-- Opening Marker --

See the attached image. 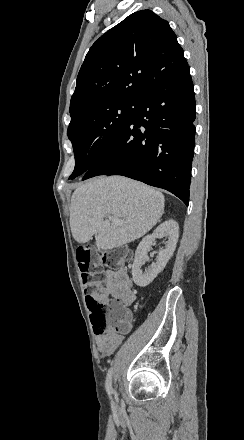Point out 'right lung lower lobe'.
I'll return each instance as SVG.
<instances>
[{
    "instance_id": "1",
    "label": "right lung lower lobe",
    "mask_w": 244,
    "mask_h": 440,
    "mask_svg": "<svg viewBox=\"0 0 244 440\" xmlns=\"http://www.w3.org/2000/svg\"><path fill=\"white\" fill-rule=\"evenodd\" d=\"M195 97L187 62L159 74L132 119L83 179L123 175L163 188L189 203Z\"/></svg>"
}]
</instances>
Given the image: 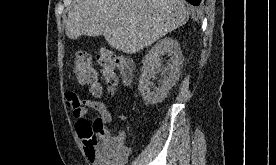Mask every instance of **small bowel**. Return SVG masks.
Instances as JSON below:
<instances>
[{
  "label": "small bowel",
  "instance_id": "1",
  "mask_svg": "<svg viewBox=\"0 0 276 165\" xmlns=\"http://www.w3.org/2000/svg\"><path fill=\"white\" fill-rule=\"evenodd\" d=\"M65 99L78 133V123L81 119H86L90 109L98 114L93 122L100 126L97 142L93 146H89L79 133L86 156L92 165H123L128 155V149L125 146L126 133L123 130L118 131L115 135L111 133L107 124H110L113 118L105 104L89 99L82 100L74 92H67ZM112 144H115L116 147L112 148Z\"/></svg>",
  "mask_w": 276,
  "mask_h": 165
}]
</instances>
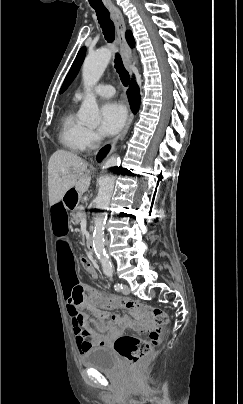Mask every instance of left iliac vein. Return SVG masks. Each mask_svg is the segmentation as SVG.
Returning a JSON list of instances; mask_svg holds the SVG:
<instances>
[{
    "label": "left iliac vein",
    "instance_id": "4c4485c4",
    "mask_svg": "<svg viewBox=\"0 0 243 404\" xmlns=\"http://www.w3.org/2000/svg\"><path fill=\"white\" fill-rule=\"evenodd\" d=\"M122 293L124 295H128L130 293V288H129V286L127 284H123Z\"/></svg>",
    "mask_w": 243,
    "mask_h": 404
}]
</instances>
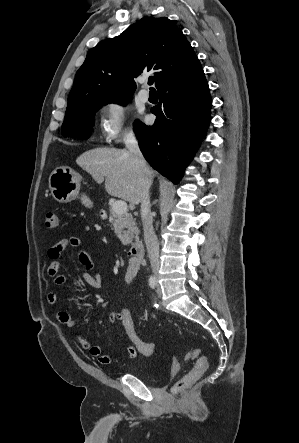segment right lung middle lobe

-- Closing Marker --

**PROBLEM**. Retype, exactly as written, each line from the one containing "Mask every instance of left" through the end of the data above, and leave out every picture.

**EXPECTED ANSWER**.
Mask every instance of left iliac vein. Return SVG masks. Each mask_svg is the segmentation as SVG.
Returning a JSON list of instances; mask_svg holds the SVG:
<instances>
[{
    "label": "left iliac vein",
    "instance_id": "4c4485c4",
    "mask_svg": "<svg viewBox=\"0 0 243 404\" xmlns=\"http://www.w3.org/2000/svg\"><path fill=\"white\" fill-rule=\"evenodd\" d=\"M122 293L124 295H128L130 293V288H129V286L127 284H123Z\"/></svg>",
    "mask_w": 243,
    "mask_h": 404
}]
</instances>
segment right lung middle lobe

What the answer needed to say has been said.